Atravesé el desfiladero de grandes y mayestáticos espejos hasta llegar a una habitación que, a primera vista, me pareció similar a un lóbrego calabozo de algún castillo medieval. Intenté movilizarme teniendo plena confianza en mi sentido del tacto, y logré visualizar una cuasi ininteligible imagen que parecía ser un anciano. Logré tener contacto con un candelabro y acérquele a la cara del sombrío ser. Sentimientos de melancolía, pesadumbre y sobre todo sorpresa, recorrieron mi sangre de pies a cabeza.

¡Era él! Había marchitádose su juvenil rostro y sus inolvidables cabellos rojizos se tornaron pálidos al igual que su cadavérico gesto. Mil y un intentos acabaron en completo fracaso por querer entablar diálogo con mi viejo amigo que me tomaba por desconocido tanto como yo a su figura envejecida.   Entró a la habitación a pasos sigilosos una criada de la familia y señaló un atado de hojas desprolijamente arregladas que parecían ser un manuscrito. Lo tomé, y con extrema atención comencé a leer cada una de las palabras allí plasmadas.

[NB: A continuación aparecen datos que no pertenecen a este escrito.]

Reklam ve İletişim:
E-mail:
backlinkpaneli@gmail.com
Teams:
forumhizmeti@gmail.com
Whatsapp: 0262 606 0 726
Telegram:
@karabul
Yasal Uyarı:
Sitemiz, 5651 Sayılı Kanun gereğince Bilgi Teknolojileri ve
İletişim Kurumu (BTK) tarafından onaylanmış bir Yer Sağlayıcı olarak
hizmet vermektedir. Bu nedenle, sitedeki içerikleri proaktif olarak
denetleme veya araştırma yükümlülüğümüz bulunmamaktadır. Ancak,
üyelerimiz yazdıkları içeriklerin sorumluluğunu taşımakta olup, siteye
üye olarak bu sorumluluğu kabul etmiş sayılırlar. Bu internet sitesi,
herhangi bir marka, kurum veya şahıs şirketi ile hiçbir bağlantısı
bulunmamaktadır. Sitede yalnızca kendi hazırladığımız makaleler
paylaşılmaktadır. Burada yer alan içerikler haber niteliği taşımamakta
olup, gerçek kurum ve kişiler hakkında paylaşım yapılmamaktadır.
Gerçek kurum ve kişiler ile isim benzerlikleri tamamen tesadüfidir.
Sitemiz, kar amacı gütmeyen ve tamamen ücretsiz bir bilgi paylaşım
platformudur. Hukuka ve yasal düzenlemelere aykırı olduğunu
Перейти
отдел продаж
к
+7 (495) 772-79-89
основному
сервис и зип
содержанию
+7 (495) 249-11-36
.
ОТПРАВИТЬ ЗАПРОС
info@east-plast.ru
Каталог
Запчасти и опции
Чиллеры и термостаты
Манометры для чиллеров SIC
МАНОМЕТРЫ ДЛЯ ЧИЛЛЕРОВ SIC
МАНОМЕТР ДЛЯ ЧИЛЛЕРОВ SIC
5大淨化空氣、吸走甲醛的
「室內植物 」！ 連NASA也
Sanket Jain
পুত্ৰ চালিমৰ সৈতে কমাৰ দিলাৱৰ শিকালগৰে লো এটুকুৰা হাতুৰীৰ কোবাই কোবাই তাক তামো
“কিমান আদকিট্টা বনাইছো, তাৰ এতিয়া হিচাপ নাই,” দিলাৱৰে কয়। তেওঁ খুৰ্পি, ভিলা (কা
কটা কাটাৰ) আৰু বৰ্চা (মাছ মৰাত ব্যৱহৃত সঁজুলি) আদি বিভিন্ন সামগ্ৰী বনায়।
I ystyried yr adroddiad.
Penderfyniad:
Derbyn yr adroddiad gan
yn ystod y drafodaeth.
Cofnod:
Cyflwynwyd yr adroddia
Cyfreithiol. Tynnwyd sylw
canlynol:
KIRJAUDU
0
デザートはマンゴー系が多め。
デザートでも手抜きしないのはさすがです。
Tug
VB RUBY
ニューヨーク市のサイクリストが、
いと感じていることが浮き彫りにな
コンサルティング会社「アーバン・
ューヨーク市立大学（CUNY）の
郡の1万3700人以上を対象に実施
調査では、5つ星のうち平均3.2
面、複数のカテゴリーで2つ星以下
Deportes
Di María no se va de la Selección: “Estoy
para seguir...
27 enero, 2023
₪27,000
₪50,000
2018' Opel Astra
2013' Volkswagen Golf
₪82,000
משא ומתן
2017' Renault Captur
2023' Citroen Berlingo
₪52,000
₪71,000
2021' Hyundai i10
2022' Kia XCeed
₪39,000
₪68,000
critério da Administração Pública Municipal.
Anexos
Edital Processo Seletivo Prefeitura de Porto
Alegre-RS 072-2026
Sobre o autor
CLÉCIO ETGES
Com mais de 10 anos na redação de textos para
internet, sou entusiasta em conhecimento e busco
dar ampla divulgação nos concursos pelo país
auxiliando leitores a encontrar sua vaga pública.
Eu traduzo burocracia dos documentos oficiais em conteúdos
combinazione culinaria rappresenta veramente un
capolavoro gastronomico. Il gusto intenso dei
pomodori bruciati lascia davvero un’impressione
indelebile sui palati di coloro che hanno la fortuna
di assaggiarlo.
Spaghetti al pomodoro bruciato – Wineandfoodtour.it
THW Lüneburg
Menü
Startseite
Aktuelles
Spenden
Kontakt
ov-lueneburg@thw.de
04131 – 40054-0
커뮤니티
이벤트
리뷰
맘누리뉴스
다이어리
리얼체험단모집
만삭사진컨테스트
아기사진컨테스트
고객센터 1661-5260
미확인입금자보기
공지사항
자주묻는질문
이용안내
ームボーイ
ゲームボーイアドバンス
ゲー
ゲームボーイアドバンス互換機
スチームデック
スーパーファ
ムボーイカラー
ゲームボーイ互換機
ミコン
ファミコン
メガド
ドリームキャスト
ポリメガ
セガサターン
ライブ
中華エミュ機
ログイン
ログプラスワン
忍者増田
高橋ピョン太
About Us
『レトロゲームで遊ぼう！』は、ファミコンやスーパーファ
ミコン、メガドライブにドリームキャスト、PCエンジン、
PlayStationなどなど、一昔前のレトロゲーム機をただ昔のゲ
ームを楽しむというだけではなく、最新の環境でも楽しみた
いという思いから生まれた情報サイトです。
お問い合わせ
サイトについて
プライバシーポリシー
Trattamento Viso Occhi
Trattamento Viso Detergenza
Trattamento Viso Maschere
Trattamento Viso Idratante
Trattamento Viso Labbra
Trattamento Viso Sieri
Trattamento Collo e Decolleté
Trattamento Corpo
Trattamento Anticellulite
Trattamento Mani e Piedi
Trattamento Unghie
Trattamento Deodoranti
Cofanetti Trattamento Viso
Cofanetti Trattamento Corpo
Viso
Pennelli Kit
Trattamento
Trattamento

Las últimas cuatro carillas del montón tenían escritas en cada una de ellas, una palabra que ocupaba toda la hoja, y éstas eran: “No”; “vale”; “la”; “pena”.

¡Vaya enigmática condición la de aquél que pasa su vida meditando sobre su estirpe! ¡Vaya felonía la de la mente humana que al cabo de existir se destruye por lo mismo! ¡¿Y para qué?! Que egoísta es el hombre; que nos preguntamos “¿por qué?” en lugar de preguntarnos “¿por qué no?”  ¡¿Y A QUIÉN MIERDA LE IMPORTA?!